И хотя я вынужден был в качестве эксперта осудить поступок Шербаума, который я назвал заблуждением, проистекавшим из желания пожертвовать собой, мне все же удалось придумать либеральную концовку. «Государство, которое считает явной опасностью для себя смятение юноши, нашедшее выражение в означенном поступке, юноши, столь высоко одаренного и сверхчувствительного, как Шербаум, лишь доказывает неуверенность в себе и желание заменить благотворную терпимость демократии жестоким самовластием».
(С сознанием исполненного долга я лег спать.)
В классном журнале я обнаружил анонимку: «Перестаньте наконец нервировать Флипа», а в учительской в моем ящике лежала записка, подписанная: И. З. «Мы видимся так редко. Почему, собственно?»…Два почерка, обе спешили; в их просьбах звучала угроза. Во время уроков я делал вид, будто не замечаю свою ученицу. (Избитый прием, показуха: я вас в упор не вижу… Ну и что?) А свою коллегу я поразил активностью и многословием. (Шутливо-высокомерно описал предреволюционную вечеринку.) Потом я испробовал себя в качестве исследователя скрытых пружин.
— Может быть, это наведет нас на след: отец Шербаума был во время войны солдатом противовоздушной обороны…

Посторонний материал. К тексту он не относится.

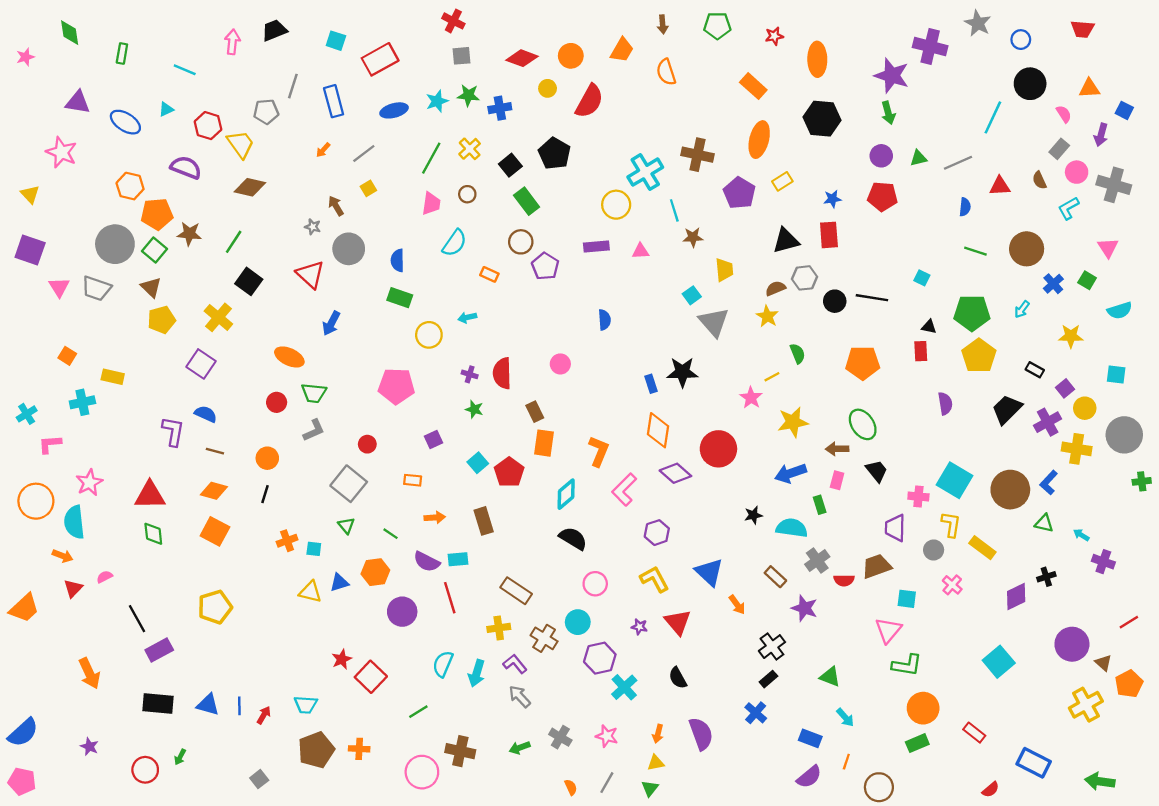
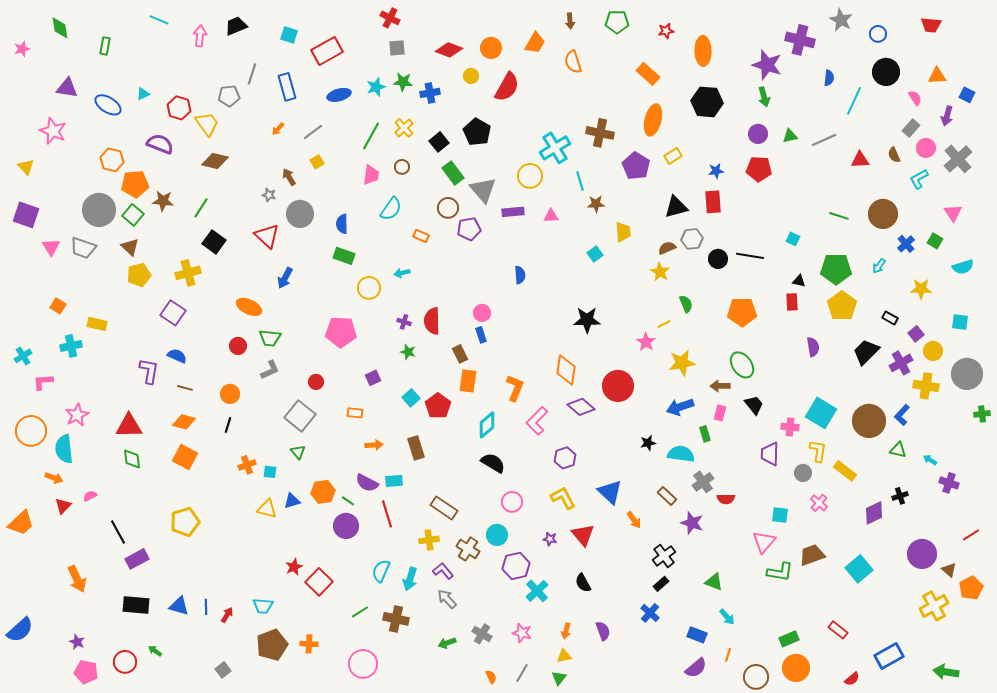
cyan line: (185, 70) -> (159, 20), moved
gray cross: (1114, 185) -> (958, 159), turned 32
blue semicircle: (965, 207) -> (829, 78), moved
purple pentagon: (545, 266) -> (469, 229), turned 30
yellow cross: (218, 317) -> (188, 273), turned 35
gray triangle: (714, 322) -> (483, 190), moved
blue rectangle: (651, 384) -> (481, 335), moved
green line: (391, 534) -> (348, 501), moved
brown trapezoid: (877, 566) -> (812, 555), moved
orange circle: (923, 708) -> (796, 668), moved
purple semicircle: (701, 734) -> (603, 631), size x0.7
brown cross: (460, 751) -> (396, 619), moved
green arrow: (180, 757) -> (155, 651), turned 96
blue rectangle: (1034, 763) -> (889, 656), turned -56
pink pentagon: (22, 781) -> (86, 672), moved

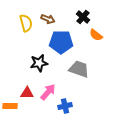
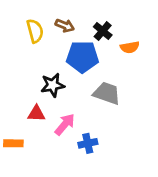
black cross: (83, 17) -> (103, 31), moved
orange semicircle: (96, 35) -> (130, 47), turned -48
red triangle: (27, 93) -> (36, 114), moved

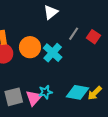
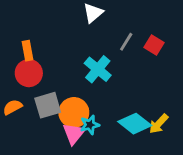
orange circle: (30, 47) -> (74, 113), moved
cyan diamond: (78, 92) -> (135, 124), turned 30
gray square: (14, 97) -> (48, 105), moved

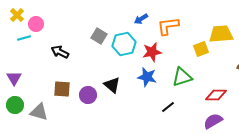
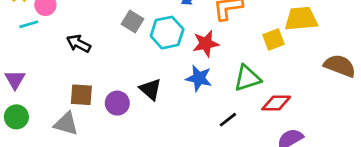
red diamond: (216, 95) -> (276, 103), moved
gray triangle: (39, 112) -> (66, 124), moved

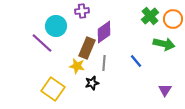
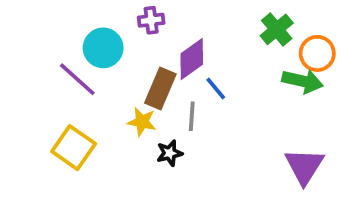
orange circle: (173, 19) -> (317, 53), moved
blue line: (136, 61) -> (216, 89), moved
yellow square: (53, 89) -> (74, 148), moved
purple triangle: (165, 90) -> (304, 166), size x1.6

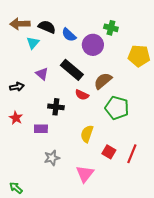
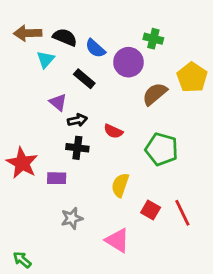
yellow pentagon: (139, 56) -> (192, 77), turned 30
black rectangle: (72, 70) -> (84, 79), moved, size x0.7
brown semicircle: (103, 81) -> (155, 94), moved
black arrow: (17, 87) -> (77, 120), moved
red star: (16, 118) -> (22, 163), size x1.6
red line: (132, 154) -> (182, 213), turned -48
pink triangle: (85, 174) -> (117, 240), turned -36

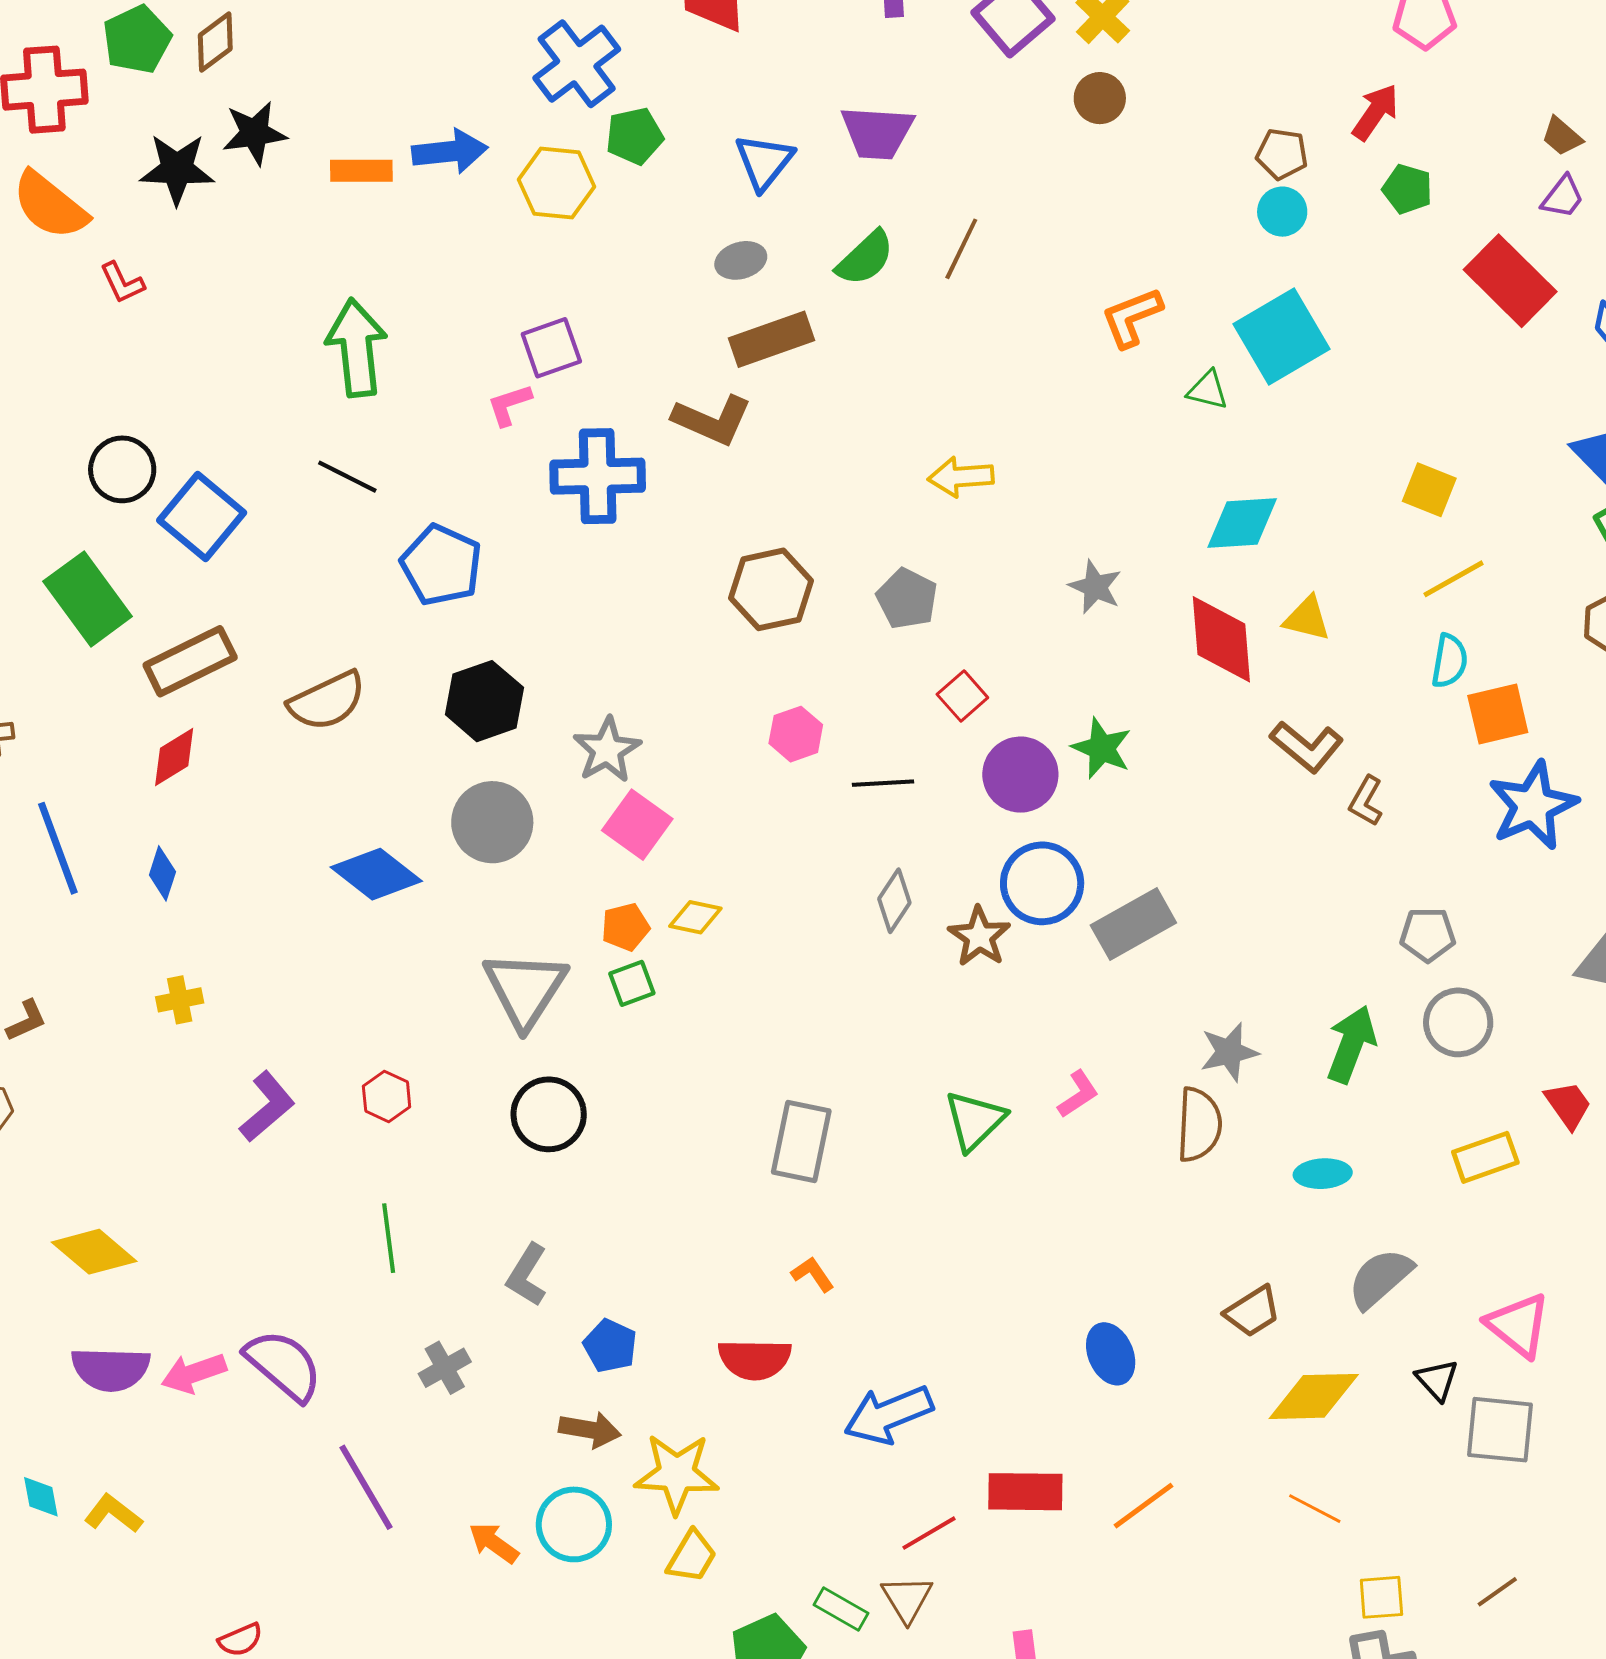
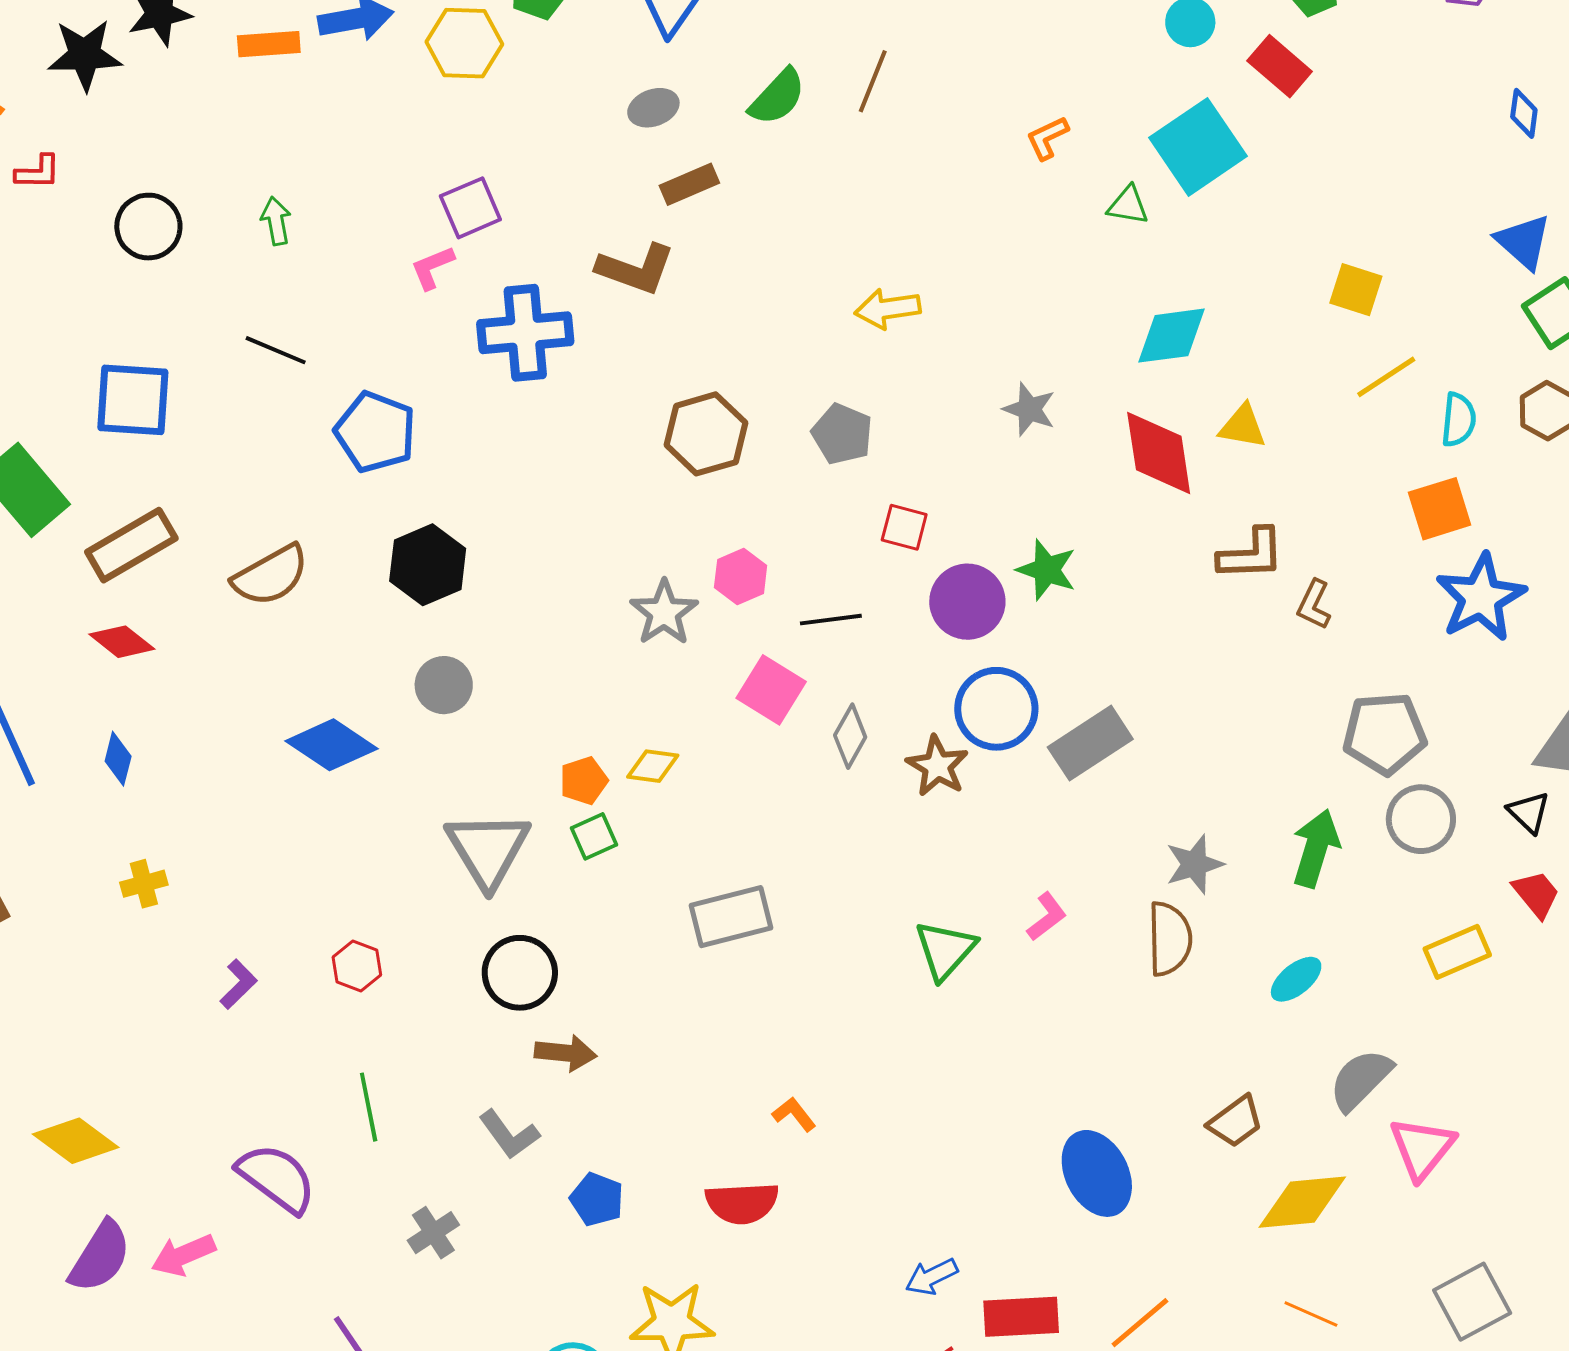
red rectangle: (1510, 281) -> (1280, 66), moved, size x0.7
red L-shape: (122, 283) -> (38, 172), turned -60
orange L-shape: (1132, 317) -> (1047, 138), size x0.7
brown rectangle: (772, 339) -> (689, 184), size x0.7
green arrow: (357, 348) -> (276, 221), size x0.5
black circle: (122, 469) -> (148, 227), moved
blue square: (202, 516) -> (133, 400), turned -32
cyan semicircle: (1450, 661) -> (1459, 420), moved
red square: (962, 696) -> (904, 527), turned -30
brown L-shape: (1307, 747) -> (1251, 554), turned -38
gray star: (607, 750) -> (664, 613), moved
red diamond: (174, 757) -> (122, 642), turned 74
gray circle: (492, 822) -> (444, 685), size x0.7
pink square: (637, 825) -> (771, 690), moved
gray pentagon: (1428, 935) -> (1385, 734), size x1.5
purple L-shape: (267, 1107) -> (238, 984), size x0.7
gray rectangle: (801, 1141) -> (731, 917), moved, turned 68
cyan ellipse: (1323, 1174) -> (1296, 979), turned -32
gray L-shape: (527, 1275) -> (509, 1134), turned -64
pink triangle: (1518, 1325) -> (1422, 1148), moved, turned 34
blue ellipse: (1111, 1354) -> (1097, 1173), size x1.4
purple semicircle: (284, 1365) -> (277, 1178), moved
purple semicircle: (111, 1369) -> (100, 1257), turned -56
black triangle: (1437, 1380) -> (1529, 812), moved
blue arrow: (888, 1415) -> (932, 1277), moved, size x0.6
brown arrow: (590, 1430) -> (566, 1053), moved
gray square: (1500, 1430) -> (1472, 1302), moved, turned -30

— Это как-никак доказывает…
— Меня интересует не политический аспект его деятельности. Он гасил пожары, его даже наградили медалью «Крест за заслуги» второй степени, Шербаум написал это в своем сочинении об отце черным по белому. Отец спасал людей. Вы, конечно, понимаете, куда я клоню…
— Несмотря на это, ваша параллель: солдат противовоздушной обороны — сожжение жертвенного животного, не кажется мне убедительной.
— И все же в том сочинении солдат противовоздушной обороны своего рода ключ к разгадке. Вот вам одна выдержка: «Когда мы отправляемся купаться на Ванзее или, как два года назад, на Санкт-Петер, мой родитель, солдат противовоздушной обороны, всегда идет с нами, но он не раздевается, а так и сидит в одежде и наблюдает за нами». Ну? Что вы на это скажете?
— Наверно, вы предполагаете, что отец Шербаума получил ожоги во время войны и стесняется показываться на людях без одежды, быть может ожоги покрывают его целиком.